Will go on sale to public Jan. 30

– Research In Motion Ltd. said BlackBerry 10, the new smartphone lineup intended to revive its fortunes, was scheduled to begin testing Monday at more than 120 U.S. companies, including 64 members of the Fortune 500.

So-called beta testing will involve the new BlackBerry 10 touch-screen model and related enterprise software, said Richard Piasentin, managing director of RIM’s U.S. business. RIM is picking up costs for the trials, which are focused on the touch-screen model, a design that’s less familiar to many corporate customers than the traditional Qwerty keyboard version, he said.

“We’re keenly targeting the launch of our touch-screen device and we want to bring that experience to our clients,” Piasentin said in an interview. While the tests stop short of being actual orders, “these clients have agreed to implement the full solution into their infrastructure,” which shows their level of commitment, he said.

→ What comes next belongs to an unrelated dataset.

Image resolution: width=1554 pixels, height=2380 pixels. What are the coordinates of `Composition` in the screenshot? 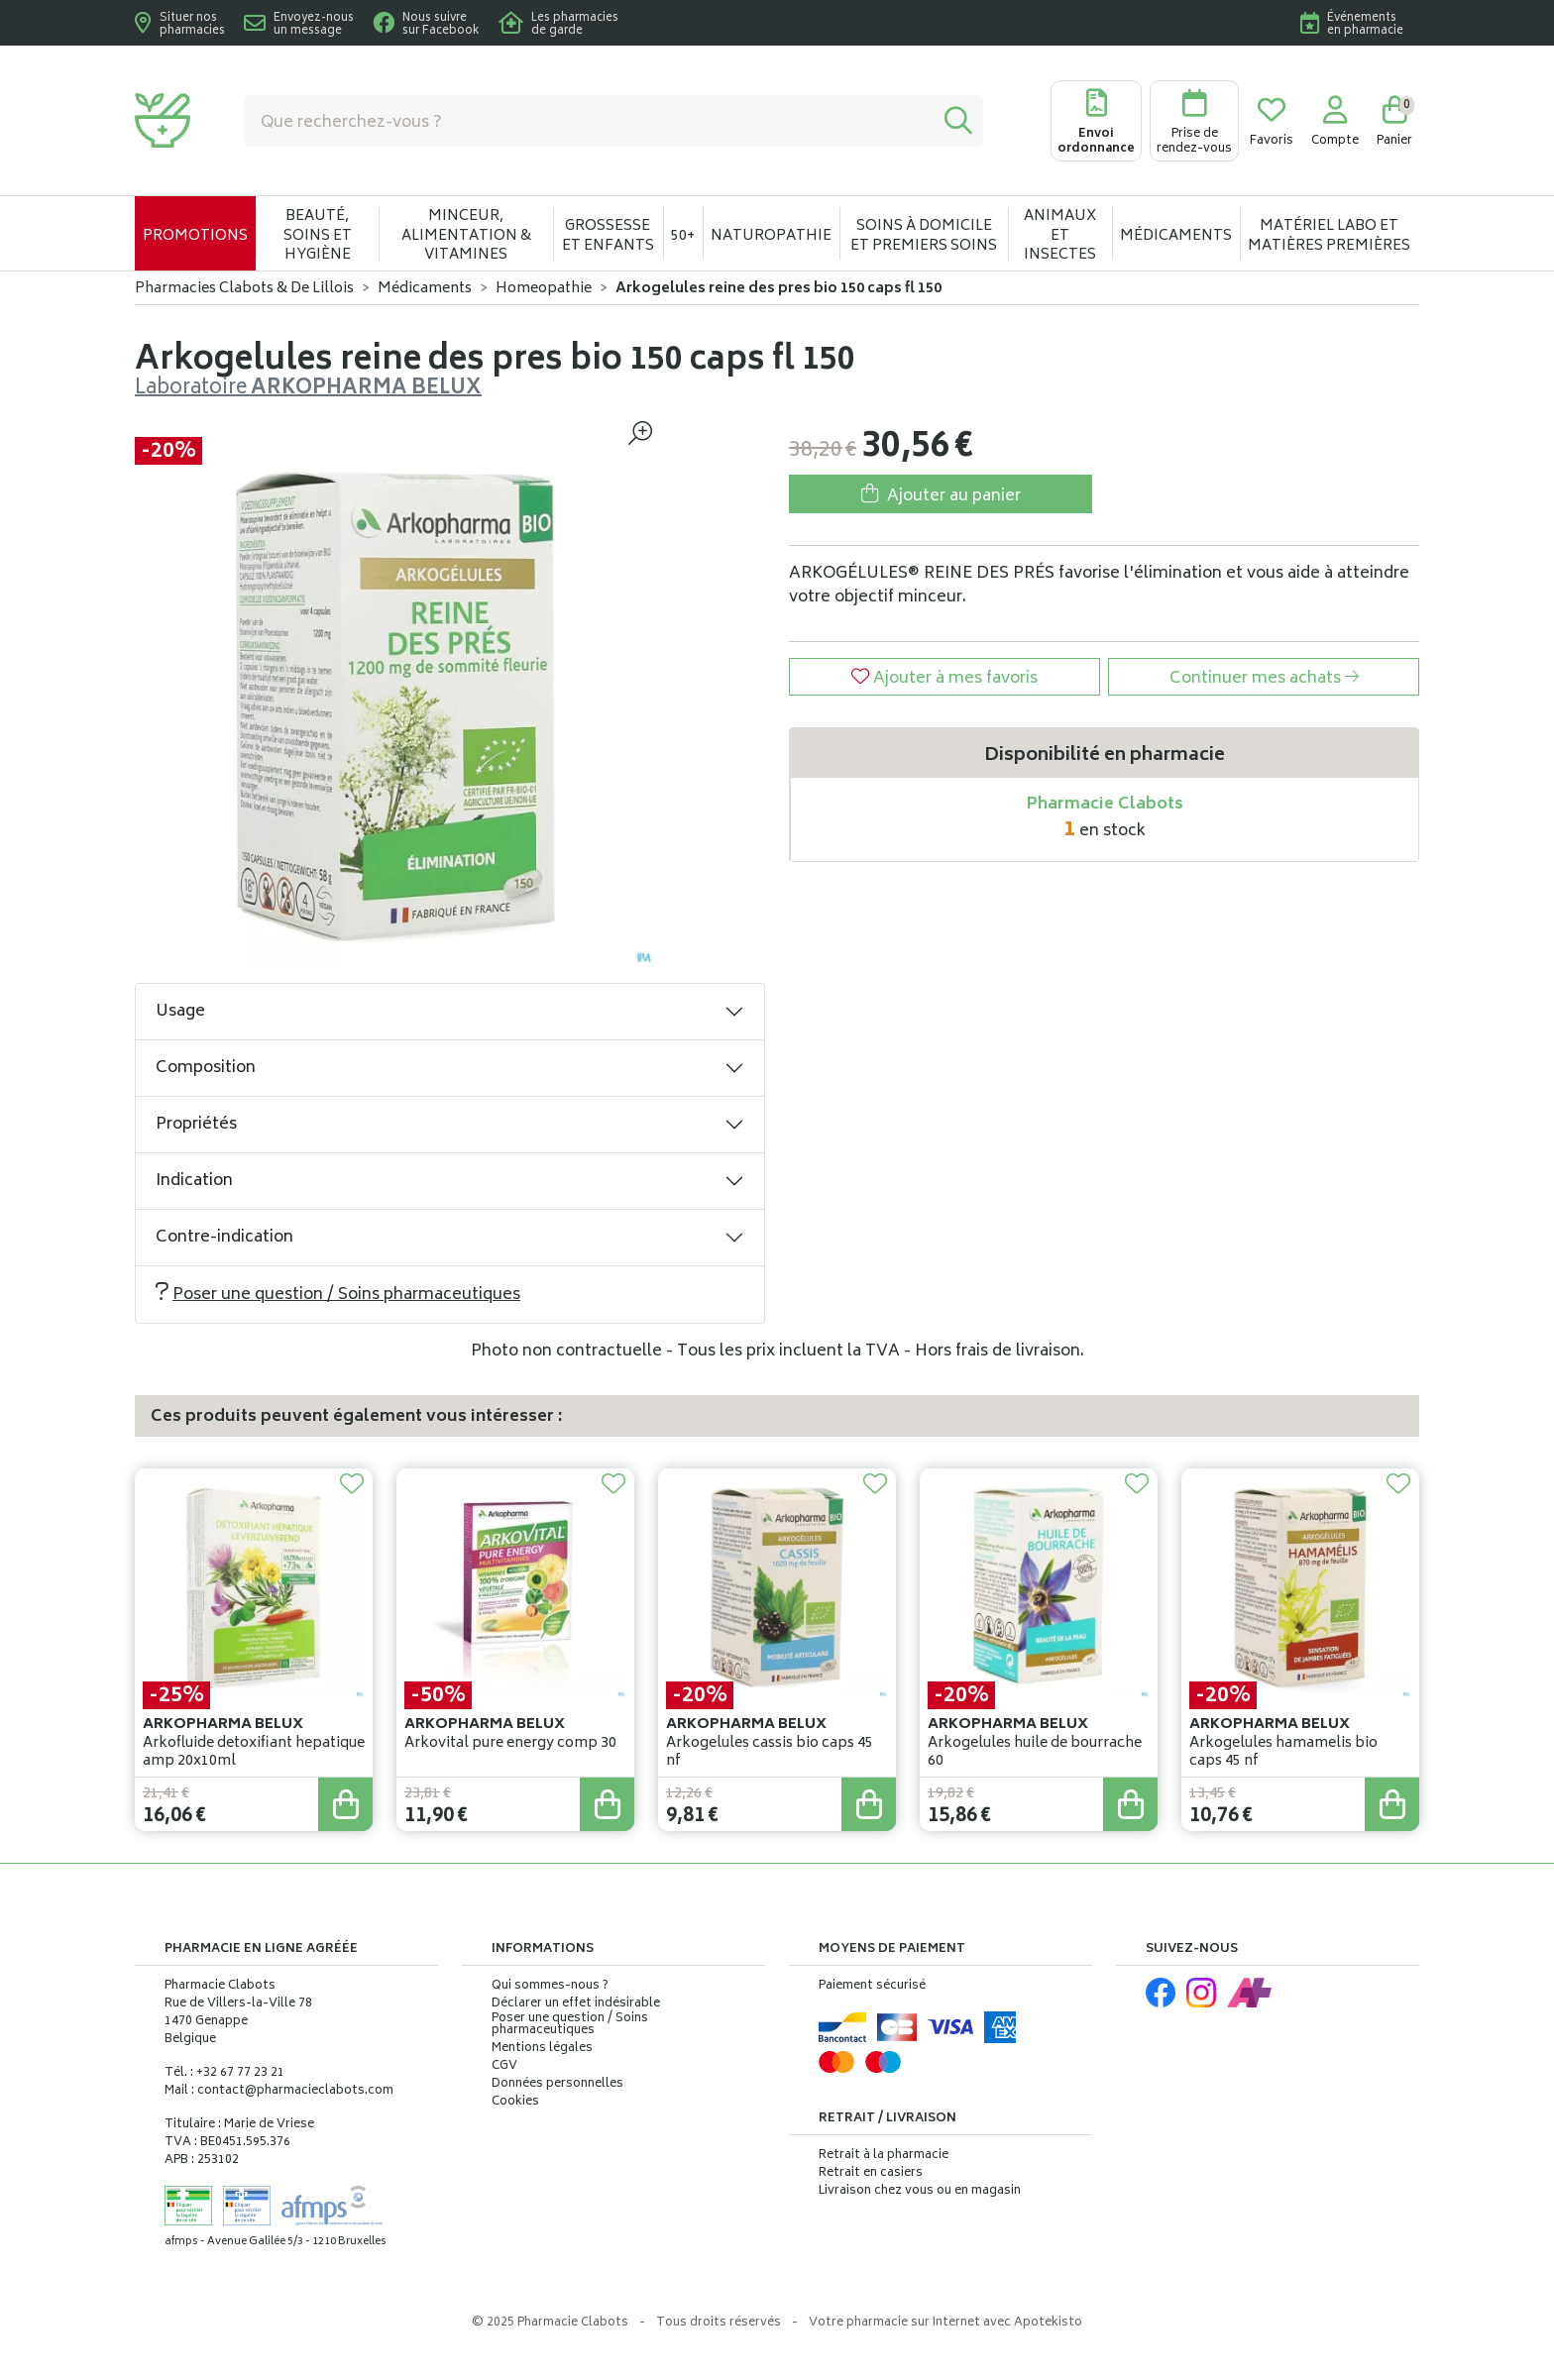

RIM, based in Waterloo, Ontario, is widening its pilot projects to build enthusiasm for the phones, which debut to the public Jan. 30 and go on sale in February on multiple continents. A successful start is critical if BlackBerry 10 is to regain some of the market share it has lost in recent years to Apple’s iOS and Google’s Android software.

Consulting firm Booz Allen Hamilton and the National Transportation Safety Board are two of the latest organizations to recently stop using BlackBerrys.

RIM is winning back some converts. The U.S. Immigration and Customs Enforcement agency said last week that it will test the new software and devices, even after announcing plans in mid-October to spend $2.1 million on more than 17,000 Apple iPhones.

The trial participants represent industries such as financial services, insurance, health care and media, Piasentin said.

Though all 120 companies are based in the U.S., many are global, and so the testing will be done across their international operations, Piasentin said.

He declined to name any of the businesses until they have agreed to discuss the trials publicly.